Conor McPherson writes Irish ghost stories ("The Weir" "Shining City"), and his latest is no exception, though it is the first play of his I have seen. "The Seafarer" is set in an intensely shabby Dublin apartment where Sharky Harkin (played with delicious restraint by David Morse) has returned to his father's home after a chauffeuring job in Lahinch went wrong. Sharky is also trying to go on the wagon, as his drinking is preventing him from being a sailor.
Unfortunately, the Harkin household is not the most supportive place to get dry, especially on Christmas Eve. Patriarch Richard Sharkey has gone recently blind (could it be the illegal poteen he sometimes gets from one of the neighbors?), but that only means he has to rely on friends and family to bring him the prodigious amounts of whiskey and beer he downs each day.
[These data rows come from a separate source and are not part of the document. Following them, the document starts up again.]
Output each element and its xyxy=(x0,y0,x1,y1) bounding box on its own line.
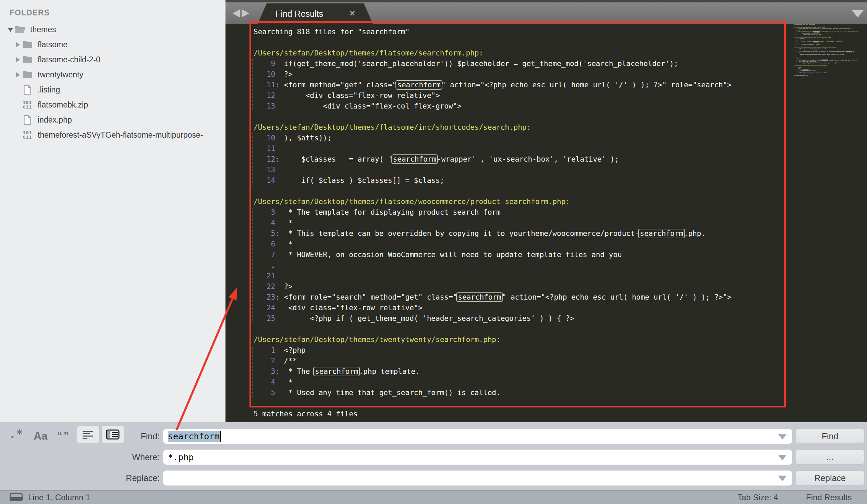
sidebar-item-label: twentytwenty xyxy=(38,70,83,79)
more-options-button[interactable]: ... xyxy=(796,450,864,464)
sidebar-item[interactable]: 101011themeforest-aSVyTGeh-flatsome-mult… xyxy=(0,127,225,142)
find-history-dropdown-icon[interactable] xyxy=(778,434,787,440)
sidebar: FOLDERS themesflatsomeflatsome-child-2-0… xyxy=(0,0,225,422)
disclosure-collapsed-icon[interactable] xyxy=(16,42,20,47)
result-file-path[interactable]: /Users/stefan/Desktop/themes/twentytwent… xyxy=(254,335,794,345)
where-history-dropdown-icon[interactable] xyxy=(778,455,787,461)
result-line[interactable]: 12 <div class="flex-row relative"> xyxy=(254,90,794,101)
result-line[interactable]: 10 ), $atts)); xyxy=(254,133,794,143)
tab-overflow-icon[interactable] xyxy=(852,10,864,18)
result-line[interactable]: 10 ?> xyxy=(254,69,794,80)
match-highlight: searchform xyxy=(456,293,503,302)
where-input[interactable]: *.php xyxy=(163,450,792,464)
result-block: /Users/stefan/Desktop/themes/flatsome/se… xyxy=(254,48,794,112)
result-ellipsis-line: . xyxy=(254,260,794,271)
result-line[interactable]: 14 if( $class ) $classes[] = $class; xyxy=(794,44,867,45)
gutter-guide xyxy=(252,208,253,322)
result-line[interactable]: 5: * This template can be overridden by … xyxy=(254,228,794,239)
result-line[interactable]: 1 <?php xyxy=(254,345,794,356)
result-line[interactable]: 4 * xyxy=(254,377,794,387)
binary-file-icon: 101011 xyxy=(23,130,32,139)
sidebar-item[interactable]: flatsome-child-2-0 xyxy=(0,52,225,67)
result-line[interactable]: 21 xyxy=(254,271,794,282)
result-line[interactable]: 4 * xyxy=(254,218,794,228)
result-line[interactable]: 13 <div class="flex-col flex-grow"> xyxy=(794,34,867,35)
gutter-guide xyxy=(252,59,253,110)
file-icon xyxy=(23,85,32,95)
whole-word-icon[interactable]: “” xyxy=(57,430,70,442)
result-line[interactable]: 6 * xyxy=(254,239,794,250)
disclosure-collapsed-icon[interactable] xyxy=(16,72,20,77)
sidebar-item[interactable]: 101011flatsomebk.zip xyxy=(0,97,225,112)
replace-button[interactable]: Replace xyxy=(796,470,864,485)
result-line[interactable]: 3: * The searchform.php template. xyxy=(254,366,794,377)
result-line[interactable]: 9 if(get_theme_mod('search_placeholder')… xyxy=(254,58,794,69)
text-caret xyxy=(220,431,221,442)
match-highlight: searchform xyxy=(802,69,809,71)
result-line[interactable]: 22 ?> xyxy=(254,282,794,292)
cursor-position: Line 1, Column 1 xyxy=(28,491,90,504)
sidebar-item[interactable]: themes xyxy=(0,22,225,37)
where-label: Where: xyxy=(101,450,160,464)
gutter-guide xyxy=(252,133,253,185)
file-icon xyxy=(23,115,32,125)
result-line[interactable]: 2 /** xyxy=(254,356,794,366)
folder-icon xyxy=(22,55,33,64)
sidebar-item-label: index.php xyxy=(38,116,72,125)
result-line[interactable]: 23: <form role="search" method="get" cla… xyxy=(254,292,794,303)
tab-size-indicator[interactable]: Tab Size: 4 xyxy=(737,491,778,504)
find-results-content[interactable]: Searching 818 files for "searchform"/Use… xyxy=(225,24,794,422)
prev-tab-icon[interactable] xyxy=(232,9,240,18)
result-file-path[interactable]: /Users/stefan/Desktop/themes/flatsome/in… xyxy=(254,122,794,133)
sidebar-item[interactable]: index.php xyxy=(0,112,225,127)
folder-open-icon xyxy=(14,25,25,34)
result-line[interactable]: 11: <form method="get" class="searchform… xyxy=(254,80,794,90)
result-block: /Users/stefan/Desktop/themes/flatsome/se… xyxy=(794,27,867,35)
replace-input[interactable] xyxy=(163,470,792,485)
result-line[interactable]: 13 xyxy=(254,165,794,175)
result-line[interactable]: 25 <?php if ( get_theme_mod( 'header_sea… xyxy=(254,313,794,324)
find-button[interactable]: Find xyxy=(796,429,864,444)
syntax-indicator[interactable]: Find Results xyxy=(806,491,852,504)
match-highlight: searchform xyxy=(822,59,827,61)
result-block: /Users/stefan/Desktop/themes/flatsome/wo… xyxy=(254,197,794,324)
find-in-files-panel: .* Aa “” Find: Where: Replace: searchfor… xyxy=(0,422,867,490)
result-file-path[interactable]: /Users/stefan/Desktop/themes/flatsome/se… xyxy=(254,48,794,58)
result-file-path[interactable]: /Users/stefan/Desktop/themes/flatsome/wo… xyxy=(254,197,794,207)
result-line[interactable]: 3 * The template for displaying product … xyxy=(254,207,794,218)
sidebar-item[interactable]: flatsome xyxy=(0,37,225,52)
wrap-toggle-button[interactable] xyxy=(77,426,99,443)
find-input[interactable]: searchform xyxy=(163,429,792,444)
result-line[interactable]: 5 * Used any time that get_search_form()… xyxy=(254,387,794,398)
close-icon[interactable]: × xyxy=(350,3,355,24)
sidebar-item[interactable]: .listing xyxy=(0,82,225,97)
replace-history-dropdown-icon[interactable] xyxy=(778,475,787,481)
tab-find-results[interactable]: Find Results × xyxy=(258,3,373,24)
next-tab-icon[interactable] xyxy=(242,9,249,18)
match-highlight: searchform xyxy=(638,229,685,238)
case-sensitive-icon[interactable]: Aa xyxy=(34,430,47,442)
results-header: Searching 818 files for "searchform" xyxy=(794,24,867,25)
result-line[interactable]: 13 <div class="flex-col flex-grow"> xyxy=(254,101,794,112)
result-line[interactable]: 24 <div class="flex-row relative"> xyxy=(254,303,794,313)
gutter-guide xyxy=(252,346,253,397)
result-block: /Users/stefan/Desktop/themes/flatsome/in… xyxy=(794,37,867,45)
result-line[interactable]: 14 if( $class ) $classes[] = $class; xyxy=(254,175,794,186)
disclosure-collapsed-icon[interactable] xyxy=(16,57,20,62)
result-line[interactable]: 12: $classes = array( 'searchform-wrappe… xyxy=(254,154,794,165)
find-label: Find: xyxy=(101,429,160,444)
minimap[interactable]: Searching 818 files for "searchform"/Use… xyxy=(794,24,867,419)
disclosure-expanded-icon[interactable] xyxy=(8,28,13,32)
result-line[interactable]: 5 * Used any time that get_search_form()… xyxy=(794,72,867,74)
result-line[interactable]: 25 <?php if ( get_theme_mod( 'header_sea… xyxy=(794,62,867,64)
result-line[interactable]: 11 xyxy=(254,143,794,154)
regex-icon[interactable]: .* xyxy=(9,427,23,441)
sidebar-item-label: themes xyxy=(30,25,56,34)
panel-toggle-icon[interactable] xyxy=(10,493,23,501)
result-block: /Users/stefan/Desktop/themes/twentytwent… xyxy=(794,65,867,74)
sidebar-item[interactable]: twentytwenty xyxy=(0,67,225,82)
wrap-icon xyxy=(82,430,94,439)
result-line[interactable]: 7 * HOWEVER, on occasion WooCommerce wil… xyxy=(254,250,794,260)
where-input-value: *.php xyxy=(168,452,194,462)
match-highlight: searchform xyxy=(395,80,442,90)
As Christmas Eve morning dawns, Sharky is cleaning up the mess from the previous night's bingeing by his elder brother and their friend Ivan (brilliant sloppiness from Conleth Hill). When Sharky is upstairs, Richard and Ivan scurry to find the dregs from any bottles that were left.
The story doesn't really kick into gear until another friend of the family, another (surprise!) alcoholic, Nicky (Sean Mahon), arrives with Mr. Lockhart (the menacing Ciaran Hinds) in tow. Mr. Lockhart, we soon learn, is Satan himself, come to collect the soul Sharky promised him many years ago.
But the story isn't really the draw here. The main reason to see "The Seafarer" is the crackling dialogue delivered by a truly world-class ensemble. Stage acting doesn't get a whole lot better than this.